FIG. 2 shows an arrangement of the bottom dead point position of the piston shown in FIG. 1.
FIG. 3 illustrates the swing movement which the position coupling 26 executes through an angle y, if the fixedly secured position bearing 34 in the piston 6 is moved back and forth between the top dead point and the bottom dead point. It is to be understood that, if the position coupling 26 is moved through angle y in the course of the piston stroke, the eccentric swing component 24 is likewise swung through a predetermined swing angle. In this manner, a relative movement occurs between the piston 6 and the piston rod 8, which, to be sure, changes the movement arrangement between the piston and the crankshaft, but, however, has no other impact, especially if the swing movement of the position coupling 26 throughout its entirety through the angle y is symmetric with the horizontal plane.

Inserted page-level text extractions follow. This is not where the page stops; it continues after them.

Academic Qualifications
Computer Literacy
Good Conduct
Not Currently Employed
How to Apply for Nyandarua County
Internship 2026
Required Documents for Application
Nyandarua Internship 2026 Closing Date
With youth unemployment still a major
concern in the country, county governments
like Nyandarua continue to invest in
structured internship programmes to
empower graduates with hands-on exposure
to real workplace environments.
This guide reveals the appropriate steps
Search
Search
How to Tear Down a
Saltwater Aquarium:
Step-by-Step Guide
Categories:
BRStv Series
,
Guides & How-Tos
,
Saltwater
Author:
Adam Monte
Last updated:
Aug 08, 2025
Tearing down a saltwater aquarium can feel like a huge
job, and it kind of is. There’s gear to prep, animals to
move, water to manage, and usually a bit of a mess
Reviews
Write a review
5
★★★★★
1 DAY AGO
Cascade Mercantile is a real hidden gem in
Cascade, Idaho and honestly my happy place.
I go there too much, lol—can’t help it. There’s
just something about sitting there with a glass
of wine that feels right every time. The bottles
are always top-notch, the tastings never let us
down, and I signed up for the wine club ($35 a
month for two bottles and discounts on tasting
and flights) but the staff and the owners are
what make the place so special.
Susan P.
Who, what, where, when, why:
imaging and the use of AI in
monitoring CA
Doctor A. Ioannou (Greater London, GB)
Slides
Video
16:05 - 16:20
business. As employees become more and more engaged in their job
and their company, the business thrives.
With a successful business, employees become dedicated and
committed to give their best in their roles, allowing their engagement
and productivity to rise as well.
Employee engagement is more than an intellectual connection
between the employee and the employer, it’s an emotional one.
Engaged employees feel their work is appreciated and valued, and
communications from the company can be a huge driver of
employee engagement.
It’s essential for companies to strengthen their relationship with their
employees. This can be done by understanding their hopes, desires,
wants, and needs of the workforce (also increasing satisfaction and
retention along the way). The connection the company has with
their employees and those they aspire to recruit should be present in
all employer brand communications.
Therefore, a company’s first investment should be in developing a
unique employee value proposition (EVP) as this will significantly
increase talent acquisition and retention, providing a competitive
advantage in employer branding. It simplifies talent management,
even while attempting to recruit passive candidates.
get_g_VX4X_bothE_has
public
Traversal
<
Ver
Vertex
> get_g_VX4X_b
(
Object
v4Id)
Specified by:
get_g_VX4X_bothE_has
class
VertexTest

With reference to FIG. 4 viewed in connection with FIG. 1, the function for adjusting the compression relationship is hereinafter explained.
In FIG. 4, in which, for the sake of clarity of the drawing, the eccentric swing component 24 has not been depicted, the left position of the adjustment bearing 34 shown in FIG. 1 is designated as I. As can be seen, the axis B is disposed, in this connection, to the upper left of the axis A. The distance between the axis A and the position axis C of the piston rod on the crankshaft 10 (FIG. 1)—that is, the effective piston rod length—is at a maximum in the position I; correspondingly, the compression relationship is at a maximum. If the adjustment bearing 34 is moved into the position II, the disk 18 is turned through an angle α in a counter-clockwise direction into the position II, so that the axis B, as seen in FIG. 4, moves into a position to the lower left of the axis A and the distance between the axis B and axis C is at a minimum—that is, the compression relationship is correspondingly at a minimum.

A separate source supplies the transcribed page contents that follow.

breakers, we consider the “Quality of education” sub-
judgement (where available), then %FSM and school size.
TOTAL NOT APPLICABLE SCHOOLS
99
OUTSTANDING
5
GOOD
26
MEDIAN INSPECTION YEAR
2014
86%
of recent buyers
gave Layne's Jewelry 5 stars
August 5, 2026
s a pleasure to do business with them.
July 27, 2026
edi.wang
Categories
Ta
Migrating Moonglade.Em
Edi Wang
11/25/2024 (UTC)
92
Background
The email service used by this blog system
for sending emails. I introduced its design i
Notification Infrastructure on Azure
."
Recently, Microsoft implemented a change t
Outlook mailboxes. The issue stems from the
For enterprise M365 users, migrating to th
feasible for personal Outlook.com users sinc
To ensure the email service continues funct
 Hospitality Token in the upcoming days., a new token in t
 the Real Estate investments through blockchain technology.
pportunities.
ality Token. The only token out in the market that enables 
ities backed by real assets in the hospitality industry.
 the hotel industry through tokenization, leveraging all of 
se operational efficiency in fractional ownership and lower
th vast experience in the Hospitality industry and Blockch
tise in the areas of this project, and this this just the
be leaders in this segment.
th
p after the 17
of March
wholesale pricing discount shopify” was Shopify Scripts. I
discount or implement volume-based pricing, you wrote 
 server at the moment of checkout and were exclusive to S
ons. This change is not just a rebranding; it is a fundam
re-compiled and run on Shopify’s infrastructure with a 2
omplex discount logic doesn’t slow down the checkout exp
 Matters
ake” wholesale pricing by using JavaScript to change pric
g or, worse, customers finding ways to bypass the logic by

In this manner, via an adjustment of the adjustment bearing 34 by the drive unit 30 as controlled by the control device 32, the compression of the cylinder and, thereby, of the combustion engine, can be changed in an expedient manner. It is to be understood that, in a multiple cylinder combustion engine, the aforedescribed arrangement can be advantageously provided for each respective cylinder.
FIG. 5 shows that the disk 18, which is disposed in the piston rod 8, is preferably formed as a unitary piece with the eccentric swing component 24, and the piston bolt 22 extends through the bore 20 which is eccentric to the axis A (FIG. 4).
By means of the apparatus of the present invention, the moveable mass of a combustion engine is, to be sure, somewhat enlarged; the components can, however, be configured of such a small mass that they do not substantially influence the rotational performance of the engine. Moreover, due to the capability to change the compression of the engine, reduction of the engine mass is possible.
The exemplary apparatus described herein can be changed in numerous ways, whereby the following descriptions of possibilities are provided only to illustrate the range of such possibilities.
The eccentric can be configured to directly support the piston bolt or, respectively, can be configured therewith as a unitary unit.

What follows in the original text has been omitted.